Tick liked me without words. I don't think she spoke English very well. It didn't matter. She would play with me and smile. We liked blocks. The other kids were just so uggghhh!!! Running around and terrorizing me and others. One day I got in a squirmish and I faintly remember hitting someone with something in defense or straight up intolerance. Then I felt the immense guilt surge. Oh this feeling of guilt would be one that permeated every moment of my life for the next 27 years until I would start to understand the keyword mentioned above: GRACE. Guilt was the tool the enemy used on my soul day in and day out.

Anyways, back to my bad decision of the smashing a kid. So I smashed the kid and felt sick-awful about it. I mean I didn't bludgeon him or her, but I reacted in anger. Then the teacher told me to go to the principal. I guess they had principals back then in daycare. So I sobbed down the hall to her office. I think it took me 10 minutes to walk 300 ft. I got there and saw a really nice faced older lady. I mean her face glowed like a glow worm. She smiled at me. SMILED. Then she said, "Gillian, do you need a hug?" (I'm tryping- cry-typing as I write). And she proceeded to show me a second, engrained dose of GRACE. I ate that hug up and never, ever forgot it obviously.

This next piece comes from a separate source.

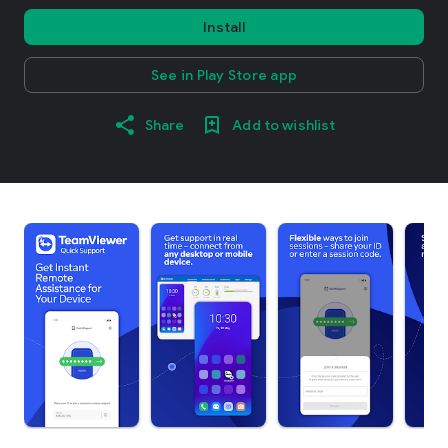
Install
See in Play Store app
Share
Add to wishlist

I have a besty that I met at Walgreens in middle school. She was yelling for her dad on one aisle and I was on another. 'PAPA!' 'PAPA!' I thought it was funny she was calling him that and I don't remember why, but I jumped around the corner and yelled, 'BABUSHKA!!!' to her. We were 2 peas from then on. I love her and her family. I remember always being welcome at her house. Always seeing a family that loved with ease. Then one day when we were grown up, I did something stupid. Well, I was a fool to her many times before that. I acted on some bad advice, didn't matter because I was the one that acted on it from a trusted family member. I reacted. A thing one tends to do when they aren't walking with Jesus. Do you know what? This super friend showed me some more of that perfect word, GRACE. She wiped the slate clean when she could have held that grudge. I love you Babushka and thank you for the GRACE.

We love to host sweet middle-school age kids from China through our church home, Second Baptist- West. We were hosting two sweet girls and showed them the glory of Hobby Lobby. One of them accidentally broke a crystal cross immediately after she paid for it. She was shaken and about in tears when the sweet cashier told her to get another one. Rose did and I tried to pay for it- not letting Rose attempt to. The cashier told her to just take it without payment. That my friends is our word, GRACE. Beautiful, right?

Only because I've experienced the ultimate favor of GRACE with Jesus and these above do I now know how to apply it to others. Thank you God for this!

Will you please do yourself and others a favor and show some GRACE today to someone? It could be that dude at McD's that's sour faced and slow moving or that crazy mom with hot flashes in the Ross check out line, but please try it out! Warning: it's addicting.